I started to reply when my phone lit up and vibrated across the table.“Slyshayu,”I answered immediately. Nikolai might be calling for a ransom. If he told me to come and exchange myself for Mallory, I would do it in a heartbeat.
“Kirill? Kirill Chernov? It’s Sofia De Sanctis.”
* * *
I metSofia at the same place we had dinner with our fathers. She looked tired as she ordered soup and sank back in her seat. Her make-up was also conspicuously thick.
“What happened?” I asked as I forced down some pasta to fill the gnawing hole in my belly. I’d lost track of when I’d last eaten.
She raised a brow at me in question. I gestured toward her face, and she reddened.
“Nothing. An accident at home,” she muttered. “Besides, that’s not why I wanted to speak to you. I thought you should know my father isn’t happy about the delays in the engagement. I don’t know if you’re still planning to find a way out of this for both of us, but time is short. It might already be too late to do so without consequences.”
“Any consequence that comes down on me, I’ll bear it. Don’t worry about it.”
“It might not be just on you.” She let out a trembling sigh, and the part of me able to feel pity for broken women shuddered. “Antonio sees it as my fault if I cannot attract a husband.”
I thumped my fist on the table so hard that the cutlery jumped. “Blyat!” I swore darkly.“What the fuck is it with my father and yours?” I muttered as I tried to soothe my frayed temper. “This is my fault. I waited too long. I was distracted, and I didn’t want to rock the boat before I was ready, and now, everything is fucked.”
“We could go through with it,” Sofia said quietly. “I know you have someone else. It’s okay. I don’t mind. We could go through with it so—” She stopped and collected herself, but not before a tear slipped from her eye and wore a path through her heavy cover-up, revealing the purple bruise around her eye like a tiny stripe.
“So it won’t hurt anymore?” I supplied for her.
She nodded.
I reached out and touched her hand, wrapping my fingers around it. “Sofia, if circumstances were different, I wouldn’t hesitate. But I can’t. I will marry one woman and one woman only, even if I have to kill my father and brother to do it and even if I die immediately after. I’m a man hurtling toward his end with no idea how I’m going to stop before I hit the wall, but I’ve made my peace with that. I’m sorry, I can’t save you. I can’t save myself, either. I have only one shot at saving someone, and it’s her.”
Sofia was quiet; her dark eyes fixed on me. Then she smiled, and it was a beautiful, heartbreaking thing. “She’s a lucky woman.”
“She’d disagree,” I countered. “She’d say that meeting me was probably the worst thing that ever happened to her, depending on what my brother has planned.”
Sofia frowned, and her gaze turned musing. “Nikolai is a strange bird. He’s much smarter than anyone gives him credit for, and he likes to keep it that way.” She ate some soup and winced as it touched her lips.
“Meaning?”
“Meaning, he’s not as unhinged and erratic as you think.

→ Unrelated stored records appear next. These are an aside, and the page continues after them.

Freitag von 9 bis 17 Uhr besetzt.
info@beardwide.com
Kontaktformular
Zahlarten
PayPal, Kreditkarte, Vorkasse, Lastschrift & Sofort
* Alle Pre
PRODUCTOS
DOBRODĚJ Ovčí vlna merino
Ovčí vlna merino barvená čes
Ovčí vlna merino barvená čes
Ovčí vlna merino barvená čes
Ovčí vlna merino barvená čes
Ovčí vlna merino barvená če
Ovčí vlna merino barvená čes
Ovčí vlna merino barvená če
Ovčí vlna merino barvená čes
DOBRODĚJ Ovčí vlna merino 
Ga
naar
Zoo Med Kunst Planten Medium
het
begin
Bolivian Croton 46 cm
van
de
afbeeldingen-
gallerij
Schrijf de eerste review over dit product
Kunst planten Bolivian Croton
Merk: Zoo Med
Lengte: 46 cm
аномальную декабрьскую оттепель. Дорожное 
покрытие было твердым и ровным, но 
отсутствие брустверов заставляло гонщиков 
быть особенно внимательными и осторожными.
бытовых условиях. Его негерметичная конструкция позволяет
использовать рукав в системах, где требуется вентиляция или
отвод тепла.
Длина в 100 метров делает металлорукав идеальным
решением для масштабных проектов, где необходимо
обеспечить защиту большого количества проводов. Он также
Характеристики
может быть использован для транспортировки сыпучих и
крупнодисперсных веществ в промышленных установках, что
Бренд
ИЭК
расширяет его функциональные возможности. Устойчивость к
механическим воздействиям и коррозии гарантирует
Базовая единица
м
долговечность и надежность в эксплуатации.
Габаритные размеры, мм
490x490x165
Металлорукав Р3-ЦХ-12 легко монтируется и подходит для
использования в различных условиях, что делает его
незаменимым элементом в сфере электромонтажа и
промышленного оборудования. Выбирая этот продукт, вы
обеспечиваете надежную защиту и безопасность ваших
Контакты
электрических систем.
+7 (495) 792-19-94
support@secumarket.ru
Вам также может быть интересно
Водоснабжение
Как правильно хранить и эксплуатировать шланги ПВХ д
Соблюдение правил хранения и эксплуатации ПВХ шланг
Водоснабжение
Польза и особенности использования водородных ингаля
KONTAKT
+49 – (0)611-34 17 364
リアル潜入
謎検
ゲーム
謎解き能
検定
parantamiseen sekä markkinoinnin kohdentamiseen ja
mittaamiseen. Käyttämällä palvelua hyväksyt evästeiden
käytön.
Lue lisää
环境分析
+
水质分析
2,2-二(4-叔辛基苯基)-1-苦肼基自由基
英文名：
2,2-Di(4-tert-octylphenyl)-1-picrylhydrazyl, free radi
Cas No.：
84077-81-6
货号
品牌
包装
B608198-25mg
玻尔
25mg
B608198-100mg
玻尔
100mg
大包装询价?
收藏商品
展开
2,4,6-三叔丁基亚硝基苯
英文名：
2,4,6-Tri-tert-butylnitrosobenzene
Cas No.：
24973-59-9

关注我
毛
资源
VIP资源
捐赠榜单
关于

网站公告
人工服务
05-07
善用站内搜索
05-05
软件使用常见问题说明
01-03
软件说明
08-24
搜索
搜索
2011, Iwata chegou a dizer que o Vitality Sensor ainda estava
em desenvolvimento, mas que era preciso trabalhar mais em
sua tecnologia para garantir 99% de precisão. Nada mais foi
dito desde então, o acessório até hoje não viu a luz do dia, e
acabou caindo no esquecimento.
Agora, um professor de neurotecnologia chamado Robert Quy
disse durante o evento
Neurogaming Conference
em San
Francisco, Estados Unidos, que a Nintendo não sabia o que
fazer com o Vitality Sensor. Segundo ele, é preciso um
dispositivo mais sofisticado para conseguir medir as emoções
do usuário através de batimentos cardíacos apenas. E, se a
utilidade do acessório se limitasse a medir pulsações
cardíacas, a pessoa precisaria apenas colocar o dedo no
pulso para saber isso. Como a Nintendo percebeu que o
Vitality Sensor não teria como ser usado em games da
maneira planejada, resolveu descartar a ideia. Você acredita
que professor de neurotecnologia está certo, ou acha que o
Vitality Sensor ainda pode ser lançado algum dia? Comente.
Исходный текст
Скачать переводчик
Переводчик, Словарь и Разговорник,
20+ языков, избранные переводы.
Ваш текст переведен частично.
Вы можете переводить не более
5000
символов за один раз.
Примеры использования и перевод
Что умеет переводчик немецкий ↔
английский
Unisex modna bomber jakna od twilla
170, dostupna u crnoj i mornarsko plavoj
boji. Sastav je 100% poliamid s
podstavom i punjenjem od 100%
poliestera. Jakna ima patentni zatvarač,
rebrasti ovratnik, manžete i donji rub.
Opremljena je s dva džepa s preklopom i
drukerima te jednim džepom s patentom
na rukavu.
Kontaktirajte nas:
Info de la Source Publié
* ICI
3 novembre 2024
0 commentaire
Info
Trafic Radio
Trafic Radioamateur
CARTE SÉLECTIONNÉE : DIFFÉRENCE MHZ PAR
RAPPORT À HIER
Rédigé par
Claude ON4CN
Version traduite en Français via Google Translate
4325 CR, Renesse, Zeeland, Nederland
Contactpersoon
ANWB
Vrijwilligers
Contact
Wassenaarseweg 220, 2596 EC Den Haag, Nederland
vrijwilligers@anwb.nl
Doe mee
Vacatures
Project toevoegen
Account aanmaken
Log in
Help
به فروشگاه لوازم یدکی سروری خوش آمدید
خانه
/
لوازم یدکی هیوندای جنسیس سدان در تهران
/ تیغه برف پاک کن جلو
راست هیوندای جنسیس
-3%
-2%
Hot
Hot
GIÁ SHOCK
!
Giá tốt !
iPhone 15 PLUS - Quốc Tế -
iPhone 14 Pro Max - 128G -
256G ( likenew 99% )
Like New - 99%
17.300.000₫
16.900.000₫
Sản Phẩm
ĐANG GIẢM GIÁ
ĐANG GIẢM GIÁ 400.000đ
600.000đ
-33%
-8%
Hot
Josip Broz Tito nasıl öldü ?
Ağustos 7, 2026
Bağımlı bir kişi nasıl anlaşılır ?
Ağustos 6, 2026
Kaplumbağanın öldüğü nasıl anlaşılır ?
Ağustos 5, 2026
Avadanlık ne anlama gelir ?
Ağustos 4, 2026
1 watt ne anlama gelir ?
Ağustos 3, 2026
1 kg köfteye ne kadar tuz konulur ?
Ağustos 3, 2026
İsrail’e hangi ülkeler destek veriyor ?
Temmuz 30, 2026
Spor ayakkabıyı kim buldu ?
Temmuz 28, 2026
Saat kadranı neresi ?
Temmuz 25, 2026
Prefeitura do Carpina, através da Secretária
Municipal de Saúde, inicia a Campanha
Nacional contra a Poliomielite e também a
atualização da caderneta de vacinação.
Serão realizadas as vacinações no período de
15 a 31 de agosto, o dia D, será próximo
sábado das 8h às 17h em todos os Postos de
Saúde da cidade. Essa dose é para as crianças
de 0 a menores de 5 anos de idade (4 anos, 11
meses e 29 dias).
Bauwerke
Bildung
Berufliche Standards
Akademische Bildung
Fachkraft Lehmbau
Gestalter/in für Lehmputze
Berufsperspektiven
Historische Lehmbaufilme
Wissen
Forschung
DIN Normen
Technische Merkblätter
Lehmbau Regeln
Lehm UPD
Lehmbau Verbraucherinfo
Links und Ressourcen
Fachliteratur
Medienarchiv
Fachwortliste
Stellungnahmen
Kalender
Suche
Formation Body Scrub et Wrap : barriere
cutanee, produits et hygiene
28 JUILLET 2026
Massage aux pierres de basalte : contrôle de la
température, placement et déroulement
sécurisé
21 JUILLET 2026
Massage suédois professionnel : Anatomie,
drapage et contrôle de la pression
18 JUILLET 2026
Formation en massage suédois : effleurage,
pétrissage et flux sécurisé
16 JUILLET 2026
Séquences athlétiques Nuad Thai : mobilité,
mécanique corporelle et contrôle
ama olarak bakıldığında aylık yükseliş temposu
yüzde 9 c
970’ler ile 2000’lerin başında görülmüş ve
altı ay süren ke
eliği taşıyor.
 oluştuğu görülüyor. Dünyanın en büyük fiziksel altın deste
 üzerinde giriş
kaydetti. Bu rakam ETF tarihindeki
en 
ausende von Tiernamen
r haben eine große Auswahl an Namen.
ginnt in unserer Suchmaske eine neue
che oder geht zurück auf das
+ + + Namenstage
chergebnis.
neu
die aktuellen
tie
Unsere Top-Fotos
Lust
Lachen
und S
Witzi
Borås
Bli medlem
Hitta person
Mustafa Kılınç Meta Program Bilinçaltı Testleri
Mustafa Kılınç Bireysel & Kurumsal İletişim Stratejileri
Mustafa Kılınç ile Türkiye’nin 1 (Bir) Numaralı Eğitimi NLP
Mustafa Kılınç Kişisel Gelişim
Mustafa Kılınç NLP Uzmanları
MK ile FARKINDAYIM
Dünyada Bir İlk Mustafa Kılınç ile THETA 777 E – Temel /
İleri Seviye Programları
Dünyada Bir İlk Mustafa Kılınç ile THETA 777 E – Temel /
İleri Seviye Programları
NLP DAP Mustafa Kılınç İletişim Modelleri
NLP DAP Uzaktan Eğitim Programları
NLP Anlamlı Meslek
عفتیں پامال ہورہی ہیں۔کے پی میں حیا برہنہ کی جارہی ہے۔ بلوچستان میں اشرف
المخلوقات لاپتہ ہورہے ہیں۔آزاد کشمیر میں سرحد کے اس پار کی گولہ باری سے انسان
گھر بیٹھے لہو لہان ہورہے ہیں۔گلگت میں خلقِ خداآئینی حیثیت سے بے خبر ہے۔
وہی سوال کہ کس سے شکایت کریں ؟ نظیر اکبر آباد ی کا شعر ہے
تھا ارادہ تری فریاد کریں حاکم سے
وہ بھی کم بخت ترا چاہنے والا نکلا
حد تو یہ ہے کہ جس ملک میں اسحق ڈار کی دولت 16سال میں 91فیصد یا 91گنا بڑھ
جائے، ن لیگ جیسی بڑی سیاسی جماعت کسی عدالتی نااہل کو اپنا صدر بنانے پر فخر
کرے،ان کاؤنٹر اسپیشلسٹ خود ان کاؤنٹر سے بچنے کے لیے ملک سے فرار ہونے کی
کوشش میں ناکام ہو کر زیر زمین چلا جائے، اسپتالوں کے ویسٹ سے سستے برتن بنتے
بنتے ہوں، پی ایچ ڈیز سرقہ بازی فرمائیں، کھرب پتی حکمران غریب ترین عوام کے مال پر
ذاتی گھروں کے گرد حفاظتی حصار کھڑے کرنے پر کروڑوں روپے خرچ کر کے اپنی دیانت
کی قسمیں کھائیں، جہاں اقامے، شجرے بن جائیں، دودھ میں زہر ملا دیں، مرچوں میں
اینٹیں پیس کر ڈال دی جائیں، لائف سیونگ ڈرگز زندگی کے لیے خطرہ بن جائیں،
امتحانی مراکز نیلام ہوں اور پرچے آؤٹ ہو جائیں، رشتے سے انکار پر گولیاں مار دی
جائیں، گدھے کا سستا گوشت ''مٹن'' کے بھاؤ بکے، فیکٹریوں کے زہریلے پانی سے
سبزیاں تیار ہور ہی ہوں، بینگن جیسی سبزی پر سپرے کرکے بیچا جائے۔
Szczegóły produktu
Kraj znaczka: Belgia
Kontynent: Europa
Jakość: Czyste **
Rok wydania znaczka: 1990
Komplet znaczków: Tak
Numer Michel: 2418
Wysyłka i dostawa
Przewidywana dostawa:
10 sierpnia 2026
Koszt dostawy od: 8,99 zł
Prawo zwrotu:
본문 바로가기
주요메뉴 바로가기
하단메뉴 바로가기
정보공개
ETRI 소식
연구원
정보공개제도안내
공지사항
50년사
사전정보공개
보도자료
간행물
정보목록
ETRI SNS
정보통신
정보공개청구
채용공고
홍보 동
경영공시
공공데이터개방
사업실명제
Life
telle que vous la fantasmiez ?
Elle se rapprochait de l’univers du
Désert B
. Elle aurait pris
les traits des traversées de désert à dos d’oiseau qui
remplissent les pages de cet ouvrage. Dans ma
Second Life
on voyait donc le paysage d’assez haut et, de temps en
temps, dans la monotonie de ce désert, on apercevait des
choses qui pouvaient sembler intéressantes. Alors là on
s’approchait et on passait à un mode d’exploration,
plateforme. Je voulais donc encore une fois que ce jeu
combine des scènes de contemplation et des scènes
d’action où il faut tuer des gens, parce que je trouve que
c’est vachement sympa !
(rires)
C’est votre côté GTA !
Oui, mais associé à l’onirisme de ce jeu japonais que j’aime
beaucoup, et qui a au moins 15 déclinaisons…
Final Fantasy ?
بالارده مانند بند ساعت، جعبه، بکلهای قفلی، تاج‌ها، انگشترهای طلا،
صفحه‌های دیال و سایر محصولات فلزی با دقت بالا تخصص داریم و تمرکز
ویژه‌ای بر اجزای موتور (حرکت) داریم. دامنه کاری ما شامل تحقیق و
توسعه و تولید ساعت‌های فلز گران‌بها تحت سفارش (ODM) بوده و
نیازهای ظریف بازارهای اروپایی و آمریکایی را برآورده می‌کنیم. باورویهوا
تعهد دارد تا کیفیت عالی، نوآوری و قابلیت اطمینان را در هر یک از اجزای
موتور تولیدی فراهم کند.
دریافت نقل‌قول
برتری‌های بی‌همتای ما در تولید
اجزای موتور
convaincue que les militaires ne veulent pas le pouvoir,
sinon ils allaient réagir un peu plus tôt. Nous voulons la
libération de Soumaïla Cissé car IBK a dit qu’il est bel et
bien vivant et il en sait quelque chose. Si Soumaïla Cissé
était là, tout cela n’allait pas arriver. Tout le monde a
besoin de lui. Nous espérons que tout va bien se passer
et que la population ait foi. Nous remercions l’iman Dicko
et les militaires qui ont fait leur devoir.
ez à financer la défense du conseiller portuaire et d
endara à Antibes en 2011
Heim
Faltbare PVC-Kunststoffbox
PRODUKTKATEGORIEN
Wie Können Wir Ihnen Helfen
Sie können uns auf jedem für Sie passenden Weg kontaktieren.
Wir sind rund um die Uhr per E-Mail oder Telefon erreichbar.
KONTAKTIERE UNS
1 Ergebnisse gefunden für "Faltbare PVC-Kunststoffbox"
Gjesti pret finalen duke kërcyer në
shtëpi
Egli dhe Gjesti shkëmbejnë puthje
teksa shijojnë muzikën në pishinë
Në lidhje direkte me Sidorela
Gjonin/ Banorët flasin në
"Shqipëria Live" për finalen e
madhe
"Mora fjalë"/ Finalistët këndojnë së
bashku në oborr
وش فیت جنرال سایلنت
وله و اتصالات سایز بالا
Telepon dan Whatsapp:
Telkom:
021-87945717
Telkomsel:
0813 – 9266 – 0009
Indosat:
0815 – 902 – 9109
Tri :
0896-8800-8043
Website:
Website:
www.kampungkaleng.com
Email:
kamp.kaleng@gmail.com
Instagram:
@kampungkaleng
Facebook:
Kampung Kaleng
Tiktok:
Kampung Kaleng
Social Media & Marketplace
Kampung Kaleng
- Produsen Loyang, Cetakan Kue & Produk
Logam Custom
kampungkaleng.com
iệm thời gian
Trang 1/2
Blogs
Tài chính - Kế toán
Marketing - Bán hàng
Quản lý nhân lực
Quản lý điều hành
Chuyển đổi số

It’s an act. He’s perfectly capable of controlling himself when he wants to. He’s not who everyone thinks he is, and that only makes him more dangerous. But I don’t think he’d hurt your girl,” Sofia said.
I stared hard at her, shocked at this revelation into my half-brother’s character I never saw coming.
“He doesn’t kill women. Surely you know that.” Sofia continued.
I thought furiously through the past, sorting over memories I’d mostly forgotten and didn’t care to remember. I’d never killed or hurt a woman, either. I never would. But Nikolai? He had always given the impression that nothing was off the table when it came to bloodshed and mayhem.
“He could have hurt me in return for scarring up his handsome face, but he didn’t. He held me when I cried and told me it was okay in case I felt guilty about it.” Sofia chuckled reluctantly.
I couldn’t wrap my head around this news. It didn’t fit with the version of the past that Nikolai himself had delivered.“But that night at dinner—”
“I told you; he keeps up the act. Around you and your father, it’s the thickest. You’d never see through, and he doesn’t want you to.”